Four genotyping schemes for phylogenetic analysis of Pseudomonas aeruginosa: comparison of their congruence with multi-locus sequence typing

• Published in: PloS one Vol. 8; no. 12; p. e82069
• Main Authors: Maâtallah, Makaoui, Bakhrouf, Amina, Habeeb, Muhammed Asif, Turlej-Rogacka, Agata, Iversen, Aina, Pourcel, Christine, Sioud, Olfa, Giske, Christian G
• Format: Journal Article
• Language: English
• Published: United States Public Library of Science 11.12.2013; Public Library of Science (PLoS)

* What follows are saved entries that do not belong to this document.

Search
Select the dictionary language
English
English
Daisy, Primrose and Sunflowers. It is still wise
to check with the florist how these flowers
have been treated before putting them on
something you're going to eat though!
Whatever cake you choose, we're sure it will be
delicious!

• Subjects: Automation; Bacteria; Biomedicinsk laboratorievetenskap/teknologi; Cladistic analysis; Cloning; Comparative analysis; Deoxyribonucleic acid; DNA; DNA sequencing; Drug resistance; Electrophoresis, Gel, Pulsed-Field; Epidemiology; Gel electrophoresis; Gene sequencing; Genes; Genomes; Genotype; Genotyping; Genotyping Techniques - methods; Loci; Medicin och hälsovetenskap; Medicinsk bioteknologi; Medicinska och farmaceutiska grundvetenskaper; Microorganisms; Mikrobiologi inom det medicinska området; Minisatellite Repeats - genetics; Multilocus Sequence Typing - methods; Pathogens; Phylogenetics; Phylogeny; Pseudomonas aeruginosa; Pseudomonas aeruginosa - classification; Pseudomonas aeruginosa - genetics; Pseudomonas aeruginosa - isolation & purification; Pulsed-field gel electrophoresis; Staphylococcus infections; Surveillance; France; Sweden
• ISSN: 1932-6203; 1932-6203
• DOI: 10.1371/journal.pone.0082069

Several molecular typing schemes have been proposed to differentiate among isolates and clonal groups, and hence establish epidemiological or phylogenetic links. It has been widely accepted that multi-locus sequence typing (MLST) is the gold standard for phylogenetic typing/long-term epidemiological surveillance, but other recently described methods may be easier to carry out, especially in settings with limited access to DNA sequencing. Comparing the performance of such techniques to MLST is therefore of relevance. A study was therefore carried out with a collection of P. aeruginosa strains (n = 133) typed by four typing schemes: MLST, multiple-locus variable number tandem repeat analysis (MLVA), pulsed-field gel electrophoresis (PFGE) and the commercial DiversiLab microbial typing system (DL). The aim of this study was to compare the results of each typing method with MLST. The Simpson's indices of diversity were 0.989, 0.980, 0.961 and 0.906 respectively for PFGE, MLVA, DL and MLST. The congruence between techniques was measured by the adjusted Wallace index (W): this coefficient indicates the probability that a pair of isolates which is assigned to the same type by one typing method is also typed as identical by the other. In this context, the congruence between techniques was recorded as follow: MLVA-type to predict MLST-type (93%), PFGE to MLST (92%), DL to MLST (64.2%), PFGE to MLVA (63.5%) and PFGE to DL (61.7%). Conversely, for all above combinations, prediction was very poor. The congruence was increased at the clonal complex (CC) level. MLST is regarded the gold standard for phylogenetic classification of bacteria, but is rather laborious to carry out in many settings. Our data suggest that MLVA can predict the MLST-type with high accuracy, and even higher when studying the clonal complex level. Of the studied three techniques MLVA was therefore the best surrogate method to predict MLST.